(THE DATA)

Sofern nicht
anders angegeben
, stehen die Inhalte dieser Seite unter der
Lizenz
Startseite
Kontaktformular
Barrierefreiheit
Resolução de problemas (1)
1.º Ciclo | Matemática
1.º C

(End THE DATA)
(THE DATA)

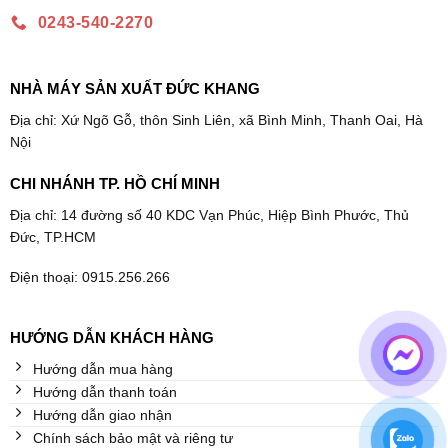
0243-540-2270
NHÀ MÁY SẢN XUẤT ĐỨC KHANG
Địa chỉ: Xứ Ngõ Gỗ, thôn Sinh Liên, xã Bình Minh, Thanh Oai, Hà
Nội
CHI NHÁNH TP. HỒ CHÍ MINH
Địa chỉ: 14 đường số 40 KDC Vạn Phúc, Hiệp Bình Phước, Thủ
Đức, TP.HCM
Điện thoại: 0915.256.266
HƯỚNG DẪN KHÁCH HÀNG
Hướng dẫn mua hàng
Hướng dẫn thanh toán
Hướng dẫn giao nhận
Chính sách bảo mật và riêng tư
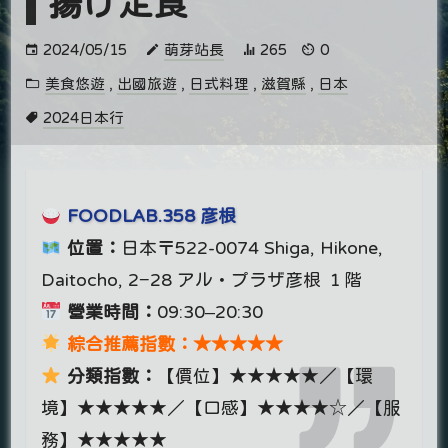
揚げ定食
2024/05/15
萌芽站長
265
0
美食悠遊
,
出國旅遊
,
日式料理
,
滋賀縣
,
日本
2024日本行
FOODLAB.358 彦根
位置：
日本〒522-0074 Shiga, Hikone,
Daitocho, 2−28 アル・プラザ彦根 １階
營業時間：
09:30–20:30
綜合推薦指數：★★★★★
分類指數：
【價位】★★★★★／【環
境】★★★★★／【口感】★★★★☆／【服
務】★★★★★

(End THE DATA)
(THE DATA)

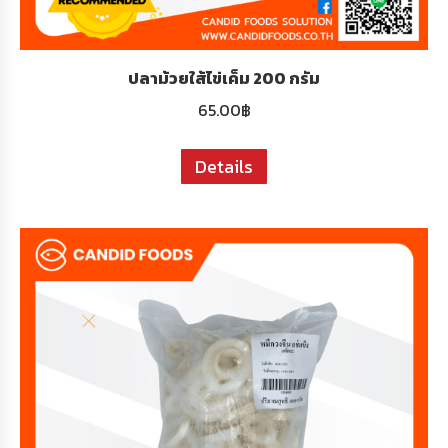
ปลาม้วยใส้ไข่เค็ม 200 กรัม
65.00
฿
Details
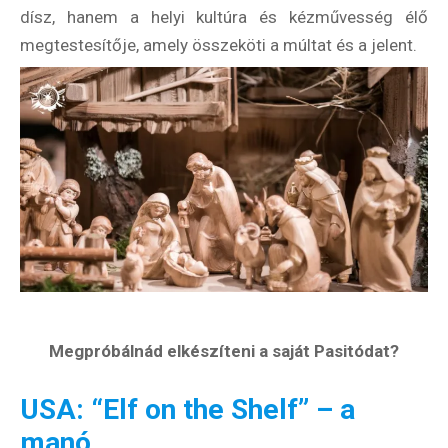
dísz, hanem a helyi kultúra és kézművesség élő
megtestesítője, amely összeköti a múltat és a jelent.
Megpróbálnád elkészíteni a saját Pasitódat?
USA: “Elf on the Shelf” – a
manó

(End THE DATA)

▸ **PROBLEM DESCRIPTION**: Each line that holds the string "Bình" is to be copied from the entries above.

▸ **SOLUTION**:
Địa chỉ: Xứ Ngõ Gỗ, thôn Sinh Liên, xã Bình Minh, Thanh Oai, Hà
Địa chỉ: 14 đường số 40 KDC Vạn Phúc, Hiệp Bình Phước, Thủ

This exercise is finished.